1. Endurance—increased heart rate over extended periods of time. Example: running.
2. Strength—the use of resistance to increase muscle growth. Example: weightlifting.
3. Flexibility—stretching to improve muscle recovery and prevent injury. Example: yoga.
These days, I block off a few hours each week to work out; I go to the gym to weightlift, attend yoga and spin class, run outside, and of course, partake in the occasional basketball pick-up game. The result? Since February, I’ve lost four pounds (mainly fat), seen an increase in muscle size and definition, increased my maximum push-ups, pull-ups, and vertical jump, and took my personal best in running from 2.4 miles in 25 minutes to 8.6 miles in just over an hour, putting me on track to completing my first half-marathon this Fall—all of which were goals I set for myself when I moved back to the States earlier this year.

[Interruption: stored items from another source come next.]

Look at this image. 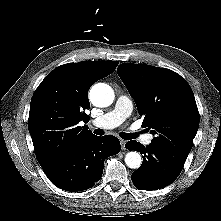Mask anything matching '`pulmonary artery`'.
<instances>
[{
  "instance_id": "pulmonary-artery-1",
  "label": "pulmonary artery",
  "mask_w": 221,
  "mask_h": 221,
  "mask_svg": "<svg viewBox=\"0 0 221 221\" xmlns=\"http://www.w3.org/2000/svg\"><path fill=\"white\" fill-rule=\"evenodd\" d=\"M131 112L132 103L130 99L125 95H121L118 97L114 108L110 112L94 119L92 124L102 129L114 128L126 120L131 115ZM152 139L153 136L148 134L142 138V141L144 144L149 145Z\"/></svg>"
}]
</instances>
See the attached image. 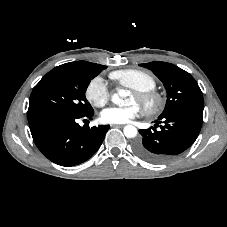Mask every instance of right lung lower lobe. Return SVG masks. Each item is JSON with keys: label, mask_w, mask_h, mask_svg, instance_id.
Returning a JSON list of instances; mask_svg holds the SVG:
<instances>
[{"label": "right lung lower lobe", "mask_w": 227, "mask_h": 227, "mask_svg": "<svg viewBox=\"0 0 227 227\" xmlns=\"http://www.w3.org/2000/svg\"><path fill=\"white\" fill-rule=\"evenodd\" d=\"M94 111L84 115L41 113L29 118L33 140L52 162L74 166L88 160L101 146L110 126L81 127L79 118L92 119Z\"/></svg>", "instance_id": "obj_1"}]
</instances>
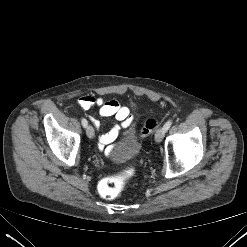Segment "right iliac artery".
I'll return each instance as SVG.
<instances>
[{
  "label": "right iliac artery",
  "mask_w": 247,
  "mask_h": 247,
  "mask_svg": "<svg viewBox=\"0 0 247 247\" xmlns=\"http://www.w3.org/2000/svg\"><path fill=\"white\" fill-rule=\"evenodd\" d=\"M82 126L85 128L88 125V122L85 118L81 120Z\"/></svg>",
  "instance_id": "1"
}]
</instances>
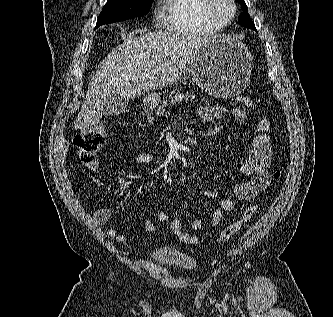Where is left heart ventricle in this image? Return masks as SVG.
<instances>
[{
    "instance_id": "obj_1",
    "label": "left heart ventricle",
    "mask_w": 333,
    "mask_h": 317,
    "mask_svg": "<svg viewBox=\"0 0 333 317\" xmlns=\"http://www.w3.org/2000/svg\"><path fill=\"white\" fill-rule=\"evenodd\" d=\"M217 13L222 17V18H227L231 14V6L228 2L225 0H220L217 3L216 7Z\"/></svg>"
}]
</instances>
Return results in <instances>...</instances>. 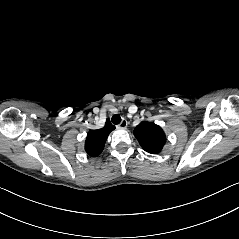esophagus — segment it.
Listing matches in <instances>:
<instances>
[{"instance_id": "1", "label": "esophagus", "mask_w": 239, "mask_h": 239, "mask_svg": "<svg viewBox=\"0 0 239 239\" xmlns=\"http://www.w3.org/2000/svg\"><path fill=\"white\" fill-rule=\"evenodd\" d=\"M127 120L126 119H122L121 123L118 125L119 128H126L127 127Z\"/></svg>"}]
</instances>
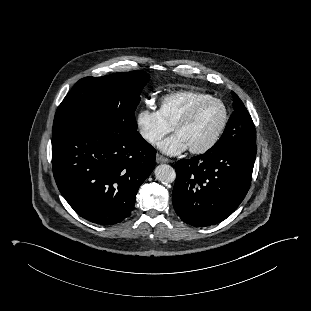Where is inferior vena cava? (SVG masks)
I'll use <instances>...</instances> for the list:
<instances>
[{"instance_id": "obj_1", "label": "inferior vena cava", "mask_w": 311, "mask_h": 311, "mask_svg": "<svg viewBox=\"0 0 311 311\" xmlns=\"http://www.w3.org/2000/svg\"><path fill=\"white\" fill-rule=\"evenodd\" d=\"M142 136H143L145 139H147V140H149V141H151V142H153V141L155 140L154 136L151 135V134H149V133L146 132V131H142Z\"/></svg>"}]
</instances>
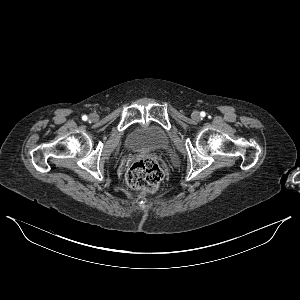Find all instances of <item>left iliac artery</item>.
<instances>
[{"mask_svg": "<svg viewBox=\"0 0 300 300\" xmlns=\"http://www.w3.org/2000/svg\"><path fill=\"white\" fill-rule=\"evenodd\" d=\"M201 116L204 117L205 116V112H201Z\"/></svg>", "mask_w": 300, "mask_h": 300, "instance_id": "left-iliac-artery-1", "label": "left iliac artery"}]
</instances>
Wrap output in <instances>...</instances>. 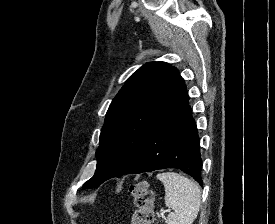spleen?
Returning a JSON list of instances; mask_svg holds the SVG:
<instances>
[{"mask_svg":"<svg viewBox=\"0 0 275 224\" xmlns=\"http://www.w3.org/2000/svg\"><path fill=\"white\" fill-rule=\"evenodd\" d=\"M165 187V205L172 209L167 224H192L201 205V192L196 183L175 172L157 174Z\"/></svg>","mask_w":275,"mask_h":224,"instance_id":"obj_1","label":"spleen"}]
</instances>
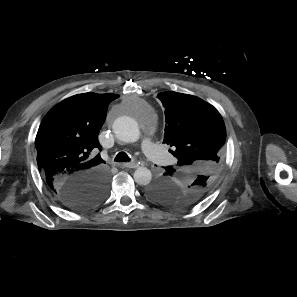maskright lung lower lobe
Masks as SVG:
<instances>
[{"instance_id": "98d812e1", "label": "right lung lower lobe", "mask_w": 297, "mask_h": 297, "mask_svg": "<svg viewBox=\"0 0 297 297\" xmlns=\"http://www.w3.org/2000/svg\"><path fill=\"white\" fill-rule=\"evenodd\" d=\"M107 189V173L92 172L80 176L52 193L66 207L80 210L100 203L105 198Z\"/></svg>"}]
</instances>
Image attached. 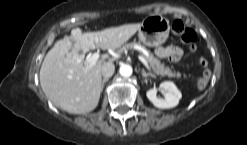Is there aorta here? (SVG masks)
I'll list each match as a JSON object with an SVG mask.
<instances>
[{"label":"aorta","instance_id":"aorta-1","mask_svg":"<svg viewBox=\"0 0 247 145\" xmlns=\"http://www.w3.org/2000/svg\"><path fill=\"white\" fill-rule=\"evenodd\" d=\"M119 72L122 77H130L132 75L133 70L130 65L123 64L120 66Z\"/></svg>","mask_w":247,"mask_h":145}]
</instances>
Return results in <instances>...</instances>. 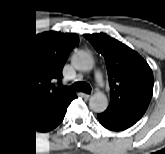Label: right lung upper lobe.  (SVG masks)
<instances>
[{
  "label": "right lung upper lobe",
  "instance_id": "1",
  "mask_svg": "<svg viewBox=\"0 0 165 154\" xmlns=\"http://www.w3.org/2000/svg\"><path fill=\"white\" fill-rule=\"evenodd\" d=\"M78 42L75 34L50 31L32 36L11 55L3 87L17 116L66 93L56 81Z\"/></svg>",
  "mask_w": 165,
  "mask_h": 154
}]
</instances>
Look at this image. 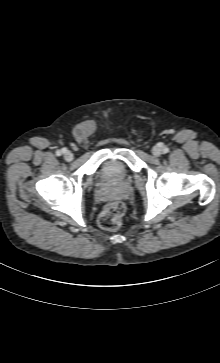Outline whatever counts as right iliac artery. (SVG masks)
<instances>
[{
  "label": "right iliac artery",
  "instance_id": "right-iliac-artery-1",
  "mask_svg": "<svg viewBox=\"0 0 220 363\" xmlns=\"http://www.w3.org/2000/svg\"><path fill=\"white\" fill-rule=\"evenodd\" d=\"M65 151H66V149H65V148H63L61 151H57V152H56V155H57V156H60L62 153H65Z\"/></svg>",
  "mask_w": 220,
  "mask_h": 363
}]
</instances>
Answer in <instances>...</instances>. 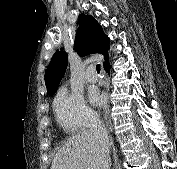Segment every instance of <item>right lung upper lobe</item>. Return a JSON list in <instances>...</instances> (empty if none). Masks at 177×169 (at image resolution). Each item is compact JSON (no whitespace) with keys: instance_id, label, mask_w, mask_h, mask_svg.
Listing matches in <instances>:
<instances>
[{"instance_id":"cb5924a9","label":"right lung upper lobe","mask_w":177,"mask_h":169,"mask_svg":"<svg viewBox=\"0 0 177 169\" xmlns=\"http://www.w3.org/2000/svg\"><path fill=\"white\" fill-rule=\"evenodd\" d=\"M80 25L75 36L74 49L82 57L90 53L104 55V66L109 64V42L110 39L103 32L101 25L91 15L84 13L79 15ZM68 63L65 52L56 51L45 73V84L47 94L53 95L57 85L64 76Z\"/></svg>"}]
</instances>
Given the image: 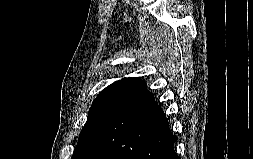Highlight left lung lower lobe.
Instances as JSON below:
<instances>
[{
    "label": "left lung lower lobe",
    "instance_id": "0a47b994",
    "mask_svg": "<svg viewBox=\"0 0 253 159\" xmlns=\"http://www.w3.org/2000/svg\"><path fill=\"white\" fill-rule=\"evenodd\" d=\"M175 141L162 109L146 91L107 125L88 159H180Z\"/></svg>",
    "mask_w": 253,
    "mask_h": 159
}]
</instances>
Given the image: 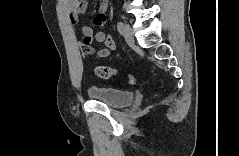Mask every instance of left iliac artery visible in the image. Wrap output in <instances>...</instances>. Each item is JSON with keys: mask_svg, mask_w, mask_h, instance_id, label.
I'll use <instances>...</instances> for the list:
<instances>
[{"mask_svg": "<svg viewBox=\"0 0 239 156\" xmlns=\"http://www.w3.org/2000/svg\"><path fill=\"white\" fill-rule=\"evenodd\" d=\"M117 29H118V31L122 34L123 33V30H124V24H123V22H118L117 23Z\"/></svg>", "mask_w": 239, "mask_h": 156, "instance_id": "left-iliac-artery-1", "label": "left iliac artery"}]
</instances>
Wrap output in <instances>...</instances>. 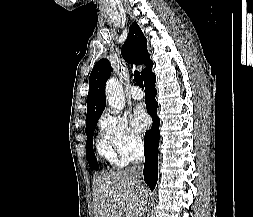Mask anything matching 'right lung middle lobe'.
<instances>
[{"mask_svg": "<svg viewBox=\"0 0 253 217\" xmlns=\"http://www.w3.org/2000/svg\"><path fill=\"white\" fill-rule=\"evenodd\" d=\"M99 118L93 119L87 122L86 125V135H87V142H86V155L87 160L89 163L90 168L98 170V163L94 155L93 151V132L96 128L97 122Z\"/></svg>", "mask_w": 253, "mask_h": 217, "instance_id": "dd1d6c3e", "label": "right lung middle lobe"}]
</instances>
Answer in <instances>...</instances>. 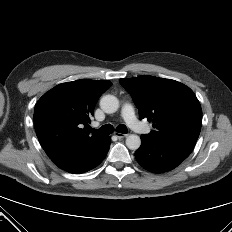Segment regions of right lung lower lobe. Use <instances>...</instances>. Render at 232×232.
Wrapping results in <instances>:
<instances>
[{
  "mask_svg": "<svg viewBox=\"0 0 232 232\" xmlns=\"http://www.w3.org/2000/svg\"><path fill=\"white\" fill-rule=\"evenodd\" d=\"M110 142L111 138L107 136L105 141L96 149L83 153L71 154L54 163L59 168L70 173L87 172L103 161L110 148Z\"/></svg>",
  "mask_w": 232,
  "mask_h": 232,
  "instance_id": "right-lung-lower-lobe-1",
  "label": "right lung lower lobe"
}]
</instances>
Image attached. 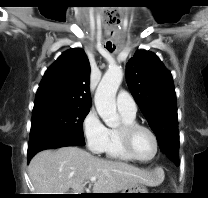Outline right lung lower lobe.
I'll return each instance as SVG.
<instances>
[{
  "label": "right lung lower lobe",
  "mask_w": 208,
  "mask_h": 198,
  "mask_svg": "<svg viewBox=\"0 0 208 198\" xmlns=\"http://www.w3.org/2000/svg\"><path fill=\"white\" fill-rule=\"evenodd\" d=\"M82 142H79L75 139L62 136V135H54L45 137L33 142H29L28 152H27V159L28 162L30 159L39 151L44 149H55L64 146H83Z\"/></svg>",
  "instance_id": "right-lung-lower-lobe-1"
}]
</instances>
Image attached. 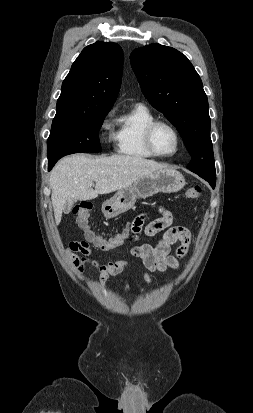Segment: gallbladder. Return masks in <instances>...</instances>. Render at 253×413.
I'll use <instances>...</instances> for the list:
<instances>
[{"label": "gallbladder", "instance_id": "bac80fb5", "mask_svg": "<svg viewBox=\"0 0 253 413\" xmlns=\"http://www.w3.org/2000/svg\"><path fill=\"white\" fill-rule=\"evenodd\" d=\"M73 204H74V203H72V204L69 206L68 210H66L65 213H68V212L70 211V209L72 208Z\"/></svg>", "mask_w": 253, "mask_h": 413}]
</instances>
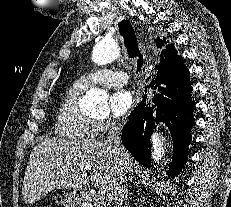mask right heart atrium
<instances>
[{
    "label": "right heart atrium",
    "mask_w": 231,
    "mask_h": 207,
    "mask_svg": "<svg viewBox=\"0 0 231 207\" xmlns=\"http://www.w3.org/2000/svg\"><path fill=\"white\" fill-rule=\"evenodd\" d=\"M96 124H97V131H96L97 134L110 131L118 126V124L115 121L108 118L99 120L96 122Z\"/></svg>",
    "instance_id": "right-heart-atrium-1"
}]
</instances>
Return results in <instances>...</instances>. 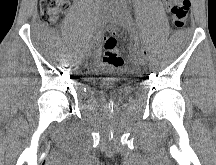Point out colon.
<instances>
[{
	"mask_svg": "<svg viewBox=\"0 0 216 165\" xmlns=\"http://www.w3.org/2000/svg\"><path fill=\"white\" fill-rule=\"evenodd\" d=\"M173 25L182 28L190 11L189 0H167ZM68 5V0H40L41 17L45 22L56 23ZM103 66L108 70H118L123 64V58L117 49L115 35H109L105 39L104 53L102 56Z\"/></svg>",
	"mask_w": 216,
	"mask_h": 165,
	"instance_id": "colon-1",
	"label": "colon"
}]
</instances>
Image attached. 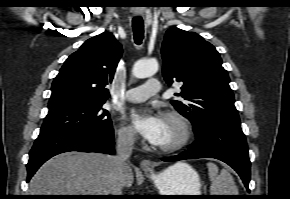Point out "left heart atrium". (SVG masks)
I'll return each mask as SVG.
<instances>
[{
  "label": "left heart atrium",
  "mask_w": 290,
  "mask_h": 199,
  "mask_svg": "<svg viewBox=\"0 0 290 199\" xmlns=\"http://www.w3.org/2000/svg\"><path fill=\"white\" fill-rule=\"evenodd\" d=\"M130 120L135 130L148 142L157 145L160 141L164 116L153 109L134 110Z\"/></svg>",
  "instance_id": "left-heart-atrium-1"
}]
</instances>
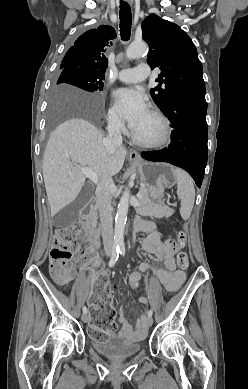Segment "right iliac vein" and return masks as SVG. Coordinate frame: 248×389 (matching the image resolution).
Instances as JSON below:
<instances>
[{"label": "right iliac vein", "mask_w": 248, "mask_h": 389, "mask_svg": "<svg viewBox=\"0 0 248 389\" xmlns=\"http://www.w3.org/2000/svg\"><path fill=\"white\" fill-rule=\"evenodd\" d=\"M89 320H90V317H89V315H88V314H85V313H83V315H82V321H83L84 323H88V322H89Z\"/></svg>", "instance_id": "1"}]
</instances>
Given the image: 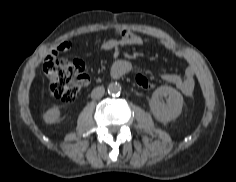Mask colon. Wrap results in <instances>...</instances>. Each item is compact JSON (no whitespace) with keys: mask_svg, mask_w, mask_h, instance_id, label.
Instances as JSON below:
<instances>
[{"mask_svg":"<svg viewBox=\"0 0 236 182\" xmlns=\"http://www.w3.org/2000/svg\"><path fill=\"white\" fill-rule=\"evenodd\" d=\"M44 72L52 96L62 102L73 101L81 87L88 82L86 65L82 60L68 61L59 58L55 52L46 58ZM135 83L145 90L153 87L150 79L141 73L135 75Z\"/></svg>","mask_w":236,"mask_h":182,"instance_id":"5ec220e1","label":"colon"}]
</instances>
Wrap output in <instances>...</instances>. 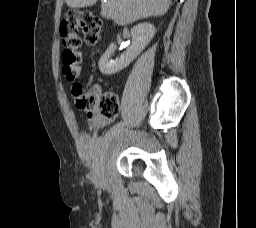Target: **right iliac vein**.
Masks as SVG:
<instances>
[{
  "mask_svg": "<svg viewBox=\"0 0 256 228\" xmlns=\"http://www.w3.org/2000/svg\"><path fill=\"white\" fill-rule=\"evenodd\" d=\"M125 130H126L125 126H122L121 129H116L114 138H117V136H119L122 133V131H125Z\"/></svg>",
  "mask_w": 256,
  "mask_h": 228,
  "instance_id": "obj_1",
  "label": "right iliac vein"
}]
</instances>
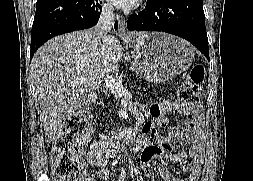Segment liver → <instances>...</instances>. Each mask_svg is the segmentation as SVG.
<instances>
[{"label":"liver","instance_id":"liver-1","mask_svg":"<svg viewBox=\"0 0 253 181\" xmlns=\"http://www.w3.org/2000/svg\"><path fill=\"white\" fill-rule=\"evenodd\" d=\"M132 32L127 39L143 35ZM103 43L95 28L57 36L42 45L32 59V79L44 115V131L51 142L85 100L94 94L103 79L117 73L123 56L113 36Z\"/></svg>","mask_w":253,"mask_h":181}]
</instances>
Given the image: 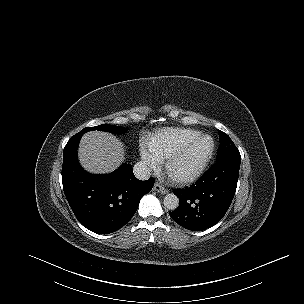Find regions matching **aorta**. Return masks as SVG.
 Listing matches in <instances>:
<instances>
[{"label":"aorta","mask_w":304,"mask_h":304,"mask_svg":"<svg viewBox=\"0 0 304 304\" xmlns=\"http://www.w3.org/2000/svg\"><path fill=\"white\" fill-rule=\"evenodd\" d=\"M164 206L169 210H175L179 206V198L175 194H167L163 199Z\"/></svg>","instance_id":"obj_1"}]
</instances>
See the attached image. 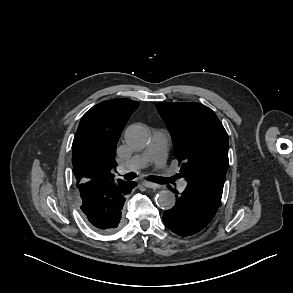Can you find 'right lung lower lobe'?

The best part about the Rule of Thirds is that it's a principle, not a rigid set of instructions. I'm free to incorporate routines from Crossfit, Tabata, Yoga, Zumba and, yes, even the Shake Weight, as long as I stay within my Thirds. That flexibility allows me to keep things interesting—there’s room to glean insights from fitness magazines and blogs and adapt new elements into my workouts—without sacrificing balance. Now, the only frozen peas I buy are the ones I intend to eat.
Ultimately, I encourage my friends to explore each new exercise fad, but to do so within the context of what you know about your body, your interests, and your goals. I tell them, 1) think long and hard about what you want to accomplish; 2) build yourself a framework of priorities and 3) commit to it. Ask what each new workout is trying to accomplish and whom those workouts would be ideal for. Be curious, but maintain a healthy dose of skepticism of anything bearing a logo and a price tag. And, for God's sake, remember to stretch.